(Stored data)
=== Begin Enclosure ===
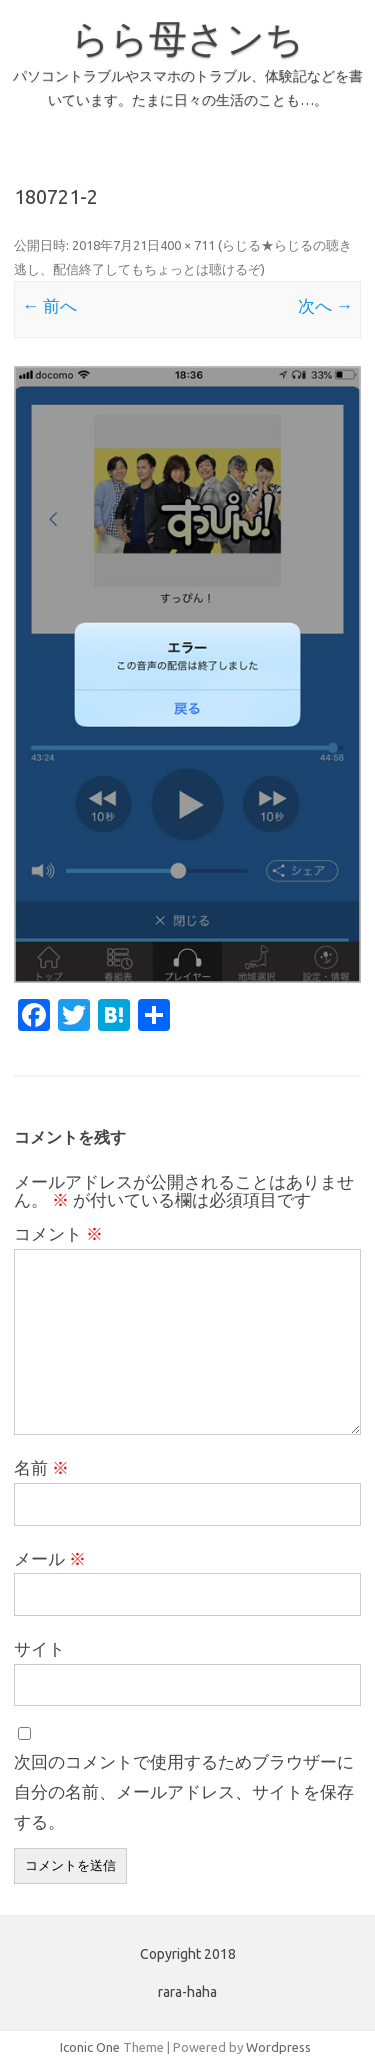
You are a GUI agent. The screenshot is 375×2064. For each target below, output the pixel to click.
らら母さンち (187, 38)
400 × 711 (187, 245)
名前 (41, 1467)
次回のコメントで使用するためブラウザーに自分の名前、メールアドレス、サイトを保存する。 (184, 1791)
=== End Enclosure ===
Set down exactly, and only, the lines from the one with "名前 (41, 1467)" to the final line of the data.

名前 (41, 1467)
次回のコメントで使用するためブラウザーに自分の名前、メールアドレス、サイトを保存する。 (184, 1791)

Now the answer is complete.